#### What to do
Two lines mark the range in the entries below: the one holding "продлить сезон и упростить уход" and the one holding "20 Июл 2026г". Set down those two and all lines between them, exactly.

#### Data provided
-----

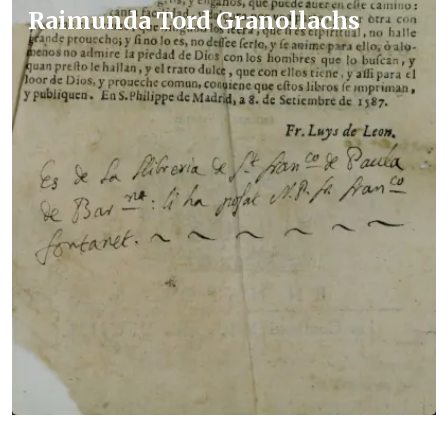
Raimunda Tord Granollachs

-----

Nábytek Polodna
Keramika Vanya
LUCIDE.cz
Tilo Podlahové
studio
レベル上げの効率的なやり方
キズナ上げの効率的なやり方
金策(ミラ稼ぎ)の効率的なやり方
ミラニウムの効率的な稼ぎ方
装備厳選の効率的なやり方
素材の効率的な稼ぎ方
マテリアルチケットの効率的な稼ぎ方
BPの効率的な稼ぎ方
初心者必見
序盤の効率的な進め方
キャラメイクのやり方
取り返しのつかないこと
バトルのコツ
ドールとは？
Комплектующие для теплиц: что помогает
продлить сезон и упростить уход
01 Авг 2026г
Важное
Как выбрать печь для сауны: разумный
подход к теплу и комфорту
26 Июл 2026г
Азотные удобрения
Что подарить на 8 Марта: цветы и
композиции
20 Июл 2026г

-----

#### Answer
продлить сезон и упростить уход
01 Авг 2026г
Важное
Как выбрать печь для сауны: разумный
подход к теплу и комфорту
26 Июл 2026г
Азотные удобрения
Что подарить на 8 Марта: цветы и
композиции
20 Июл 2026г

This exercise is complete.